The dole and curse set the groundwork for the infamous Tichborne Claimant trial of the 19th century.

- The Seven Sons

- Sir Henry Joseph Tichborne, 8th Bt (1779-1845)
- Capt Benjamin Edward Tichborne, EICS (1780-1810 in China)
- Sir Edward Tichborne-Doughty, 9th Bt (1782-1853)
- Sir James Francis Tichborne, 10th Bt (1784-1862)
- John Michael Tichborne (1788-1806), died at Vellore, near Madras, India
- George Tichborne (1789-1802)
- Roger Robert Tichborne (1792-1849) married Rebecca Nunez, no male issue

- The Seven Daughters of Sir Henry Tichborne, 8th Bt and Anne (daughter of Sir Thomas Burke, 1st Bt)

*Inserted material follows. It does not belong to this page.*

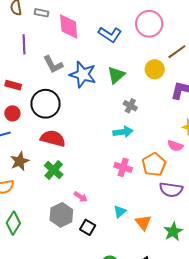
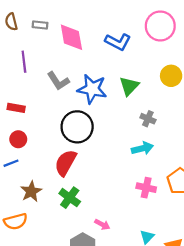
black circle: (45, 104) -> (77, 127), moved
red semicircle: (53, 138) -> (66, 163), turned -70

- Eliza Anne Tichborne, married the 11th Baron Dormer
- Frances Catherine Tichborne, married 11th Baron Arundell of Wardour (3rd wife, married 1829, died 1836)
- Julia Tichborne, married firstly (1830) Charles Talbot, secondly Washington Hibbert. The granddaughter of Julia and Charles Talbot, Gwendolyn Petre married Sir Henry Doughty-Tichborne, 12th Baronet
- Mary Tichborne, died 1827
- Catherine Caroline Tichborne, married William Greenwood
- Lucy Ellen Tichborne, married Colonel John Towneley
- Emily Blanche Tichborne, married firstly John Bennett, secondly Matthew Higgins

The Tichborne baronetcy became extinct in 1968 for lack of male-line descendants.

==Media==
The Dole was the subject of a 1926 silent movie, The Legend of Tichborne Dole, written by George Banfield and directed by Hugh Croise. It is also the subject of 1671 painting; entitled The Tichborne Dole by Gillis van Tilborch. The dole, and the Tichborne family, feature prominently in the novel The Fraud by Zadie Smith.